How can one expand a parameter when the parameter is an array?

If the parameter is a simple variable, we can do an indirection using an exclamation point.

single_fruit()
{
    if [ "$#" != 1 ]; then exit 1; fi
    echo ${!1}
}

MYVAR=Persimmon
single_fruit MYVAR

I'd like to do the same on an array parameter.

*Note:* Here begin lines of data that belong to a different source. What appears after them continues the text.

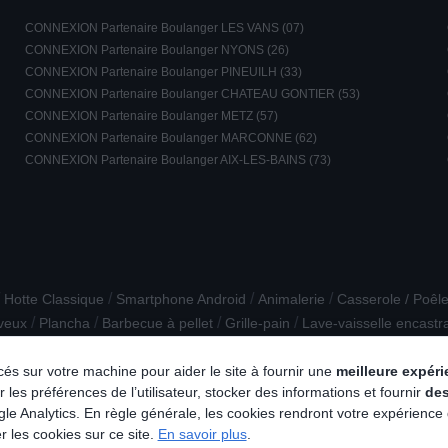
CONNEXION Partenaire Boulanger LES VANS (07)
CONNEXION Partenaire Boulanger NYONS (26)
CONNEXION Partenaire Boulanger PINEUILH (33)
CONNEXION Partenaire Boulanger CHATEAU GONTIER (53)
CONNEXION Partenaire Boulanger METZ (57)
CONNEXION Partenaire Boulanger MARCONNE (62)
CONNEXION Partenaire Boulanger AIX-LES-BAINS (73)
/
/
/
Hotte Classique
Smartphone Android
Animalerie
Casserole / Poêle
/
/
/
/
veux
Plancha
Barbecue à pellet
Grille-pain
Lave-vaisselle encastr
/
/
/
mmande
Lave-vitre
Cuisinière mixte
Four à pizza / fumoir
lacés sur votre machine pour aider le site à fournir une
meilleure expér
 les préférences de l’utilisateur, stocker des informations et fournir
de
e Analytics. En règle générale, les cookies rendront votre expérience
r les cookies sur ce site.
En savoir plus
.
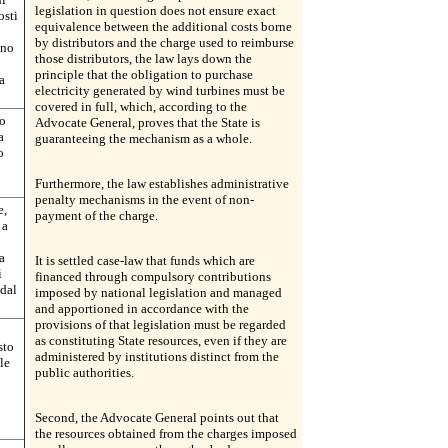
legislation in question does not ensure exact
osti
equivalence between the additional costs borne
by distributors and the charge used to reimburse
ono
those distributors, the law lays down the
principle that the obligation to purchase
a
electricity generated by wind turbines must be
covered in full, which, according to the
go
Advocate General, proves that the State is
a
guaranteeing the mechanism as a whole.
o
Furthermore, the law establishes administrative
penalty mechanisms in the event of non-
e,
payment of the charge.
 a
a
It is settled case-law that funds which are
i
financed through compulsory contributions
 dal
imposed by national legislation and managed
and apportioned in accordance with the
provisions of that legislation must be regarded
as constituting State resources, even if they are
sto
administered by institutions distinct from the
le
public authorities.
Second, the Advocate General points out that
the resources obtained from the charges imposed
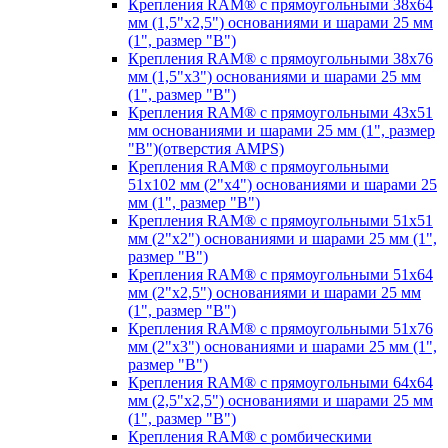
Крепления RAM® с прямоугольными 38х64
мм (1,5"х2,5") основаниями и шарами 25 мм
(1", размер "B")
Крепления RAM® с прямоугольными 38х76
мм (1,5"х3") основаниями и шарами 25 мм
(1", размер "B")
Крепления RAM® с прямоугольными 43x51
мм основаниями и шарами 25 мм (1", размер
"B")(отверстия AMPS)
Крепления RAM® с прямоугольными
51х102 мм (2"х4") основаниями и шарами 25
мм (1", размер "B")
Крепления RAM® с прямоугольными 51х51
мм (2"х2") основаниями и шарами 25 мм (1",
размер "B")
Крепления RAM® с прямоугольными 51х64
мм (2"х2,5") основаниями и шарами 25 мм
(1", размер "B")
Крепления RAM® с прямоугольными 51х76
мм (2"х3") основаниями и шарами 25 мм (1",
размер "B")
Крепления RAM® с прямоугольными 64х64
мм (2,5"х2,5") основаниями и шарами 25 мм
(1", размер "B")
Крепления RAM® с ромбическими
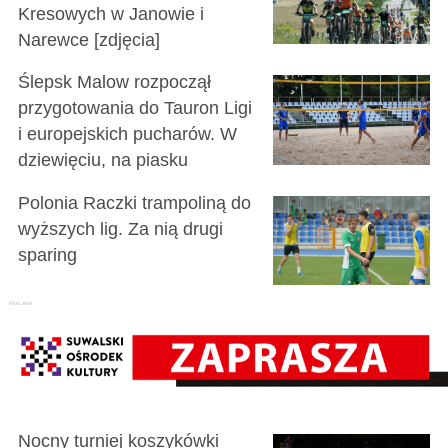
Kresowych w Janowie i
Narewce [zdjęcia]
Ślepsk Malow rozpoczął
przygotowania do Tauron Ligi
i europejskich pucharów. W
dziewięciu, na piasku
Polonia Raczki trampoliną do
wyższych lig. Za nią drugi
sparing
Nocny turniej koszykówki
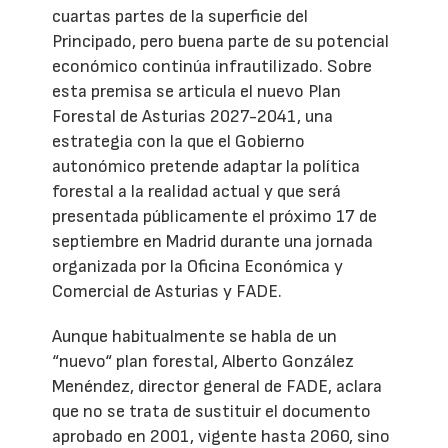
cuartas partes de la superficie del
Principado, pero buena parte de su potencial
económico continúa infrautilizado. Sobre
esta premisa se articula el nuevo Plan
Forestal de Asturias 2027-2041, una
estrategia con la que el Gobierno
autonómico pretende adaptar la política
forestal a la realidad actual y que será
presentada públicamente el próximo 17 de
septiembre en Madrid durante una jornada
organizada por la Oficina Económica y
Comercial de Asturias y FADE.
Aunque habitualmente se habla de un
“nuevo“ plan forestal, Alberto González
Menéndez, director general de FADE, aclara
que no se trata de sustituir el documento
aprobado en 2001, vigente hasta 2060, sino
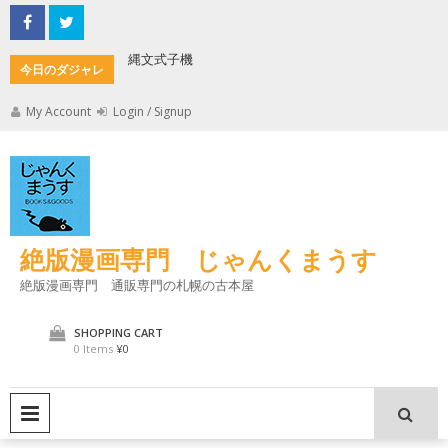
Skip
to
content
縄文式子機
加藤茶の
今日のダジャレ
My Account
Login / Signup
絶版漫画専門 じゃんくまうす
絶版漫画専門 通販専門の札幌の古本屋
SHOPPING CART
0 Items
¥0
PRIMARY MENU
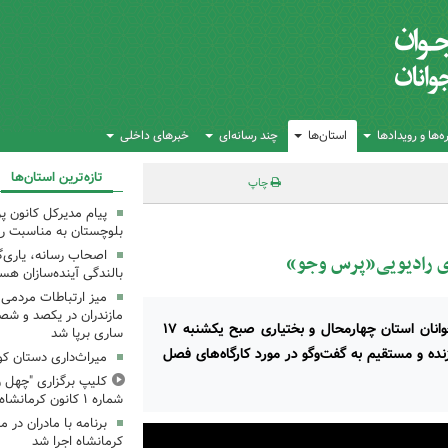
‌ها و رویدادها
استان‌ها
چند رسانه‌ای
خبرهای داخلی
تازه‌ترین استان‌ها
چاپ
پیام مدیرکل کانون 
بلوچستان به مناسبت رو
اصحاب رسانه، یاری‌گ
وی رادیویی«پرس وجو»
بالندگی آینده‌سازان هس
میز ارتباطات مردمی
مازندران در یکصد و شص
روح‌الله واحد، مدیرکل کانون پرورش فکری کودکان و نوجوانان استان چهارمحال و بختیاری صبح یکشنبه ۱۷
ساری برپا شد
ورت زنده و مستقیم به گفت‌وگو در مورد کارگاه‌های فصل
میراث‌داری دستان ک
کلیپ برگزاری "چهل ر
شماره ۱ کانون کرمانشاه
کرمانشاه اجرا شد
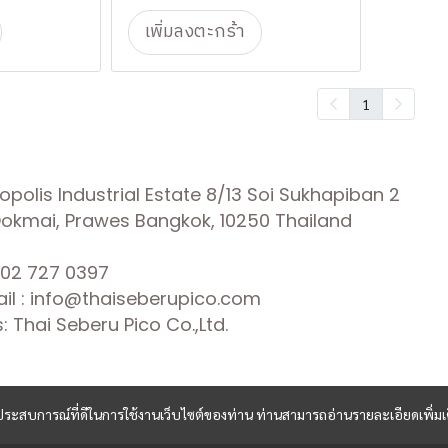
เพิ่มลงตะกร้า
1
olis Industrial Estate 8/13 Soi Sukhapiban 2
 Dokmai, Prawes Bangkok, 10250 Thailand
02 727 0397
il : info@thaiseberupico.com
 Thai Seberu Pico Co.,Ltd.
และประสบการณ์ที่ดีในการใช้งานเว็บไซต์ของท่าน ท่านสามารถอ่านรายละเอียดเพิ่มเ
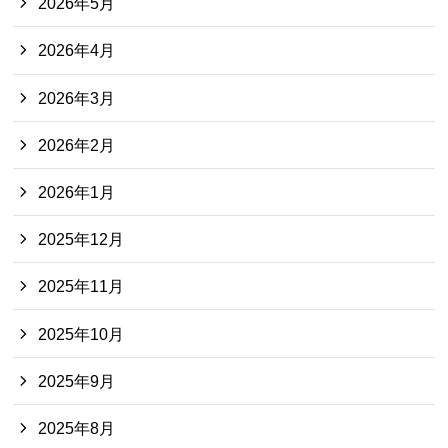
2026年5月
2026年4月
2026年3月
2026年2月
2026年1月
2025年12月
2025年11月
2025年10月
2025年9月
2025年8月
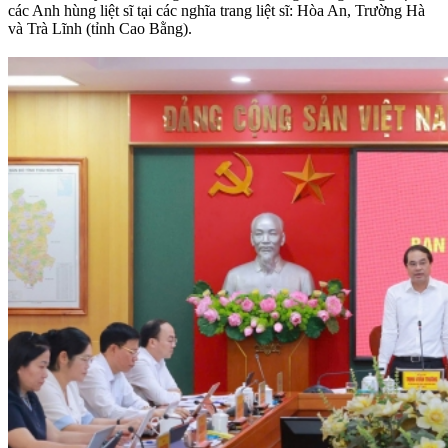
các Anh hùng liệt sĩ tại các nghĩa trang liệt sĩ: Hòa An, Trường Hà
và Trà Lĩnh (tỉnh Cao Bằng).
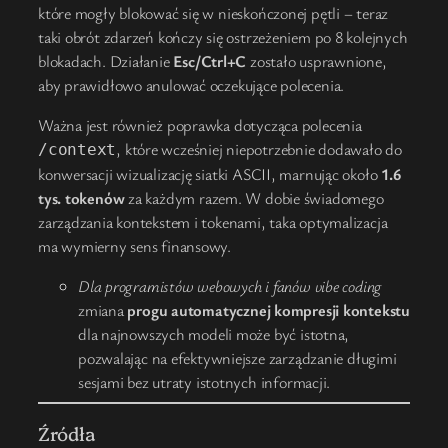
które mogły blokować się w nieskończonej pętli – teraz
taki obrót zdarzeń kończy się ostrzeżeniem po 8 kolejnych
blokadach. Działanie
Esc/Ctrl+C
zostało usprawnione,
aby prawidłowo anulować oczekujące polecenia.
Ważna jest również poprawka dotycząca polecenia
, które wcześniej niepotrzebnie dodawało do
/context
konwersacji wizualizację siatki ASCII, marnując około
1.6
tys. tokenów
za każdym razem. W dobie świadomego
zarządzania kontekstem i tokenami, taka optymalizacja
ma wymierny sens finansowy.
Dla programistów webowych i fanów vibe coding
zmiana
progu automatycznej kompresji kontekstu
dla najnowszych modeli może być istotna,
pozwalając na efektywniejsze zarządzanie długimi
sesjami bez utraty istotnych informacji.
Źródła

Rather than iterate over the elements of an array directly:

FRUIT=(Papaya Pineapple)
for f in ${FRUIT[@]}
do
    echo ${f}
done

I'd like to iterate within a function:

multi_fruit()
{
    if [ "$#" != 1 ]; then exit 1; fi
    PARAMETER=${1}
    for i in ${!PARAMETER[@]}
    do
        echo ${i}
    done
}

MOREFRUITS=(Mango Melon)
multi_fruit MOREFRUITS

Can you make this last function iterate over the array elements?

like image 804
Calaf Avatar asked Feb 14 '23 08:02

Calaf


1 Answers

You can do it, but in an unexpected way: the placeholder var needs to include the array index:

multi_fruit() { 
    (( $# != 1 )) && return 1
    tmp="${1}[@]"
    for i in "${!tmp}"; do
        echo "$i"
    done
}

Also, it's a bad idea to use only uppercase variable names. One day you'll accidentally overwrite PATH and wonder why your script is broken. Leave uppercase vars to the system.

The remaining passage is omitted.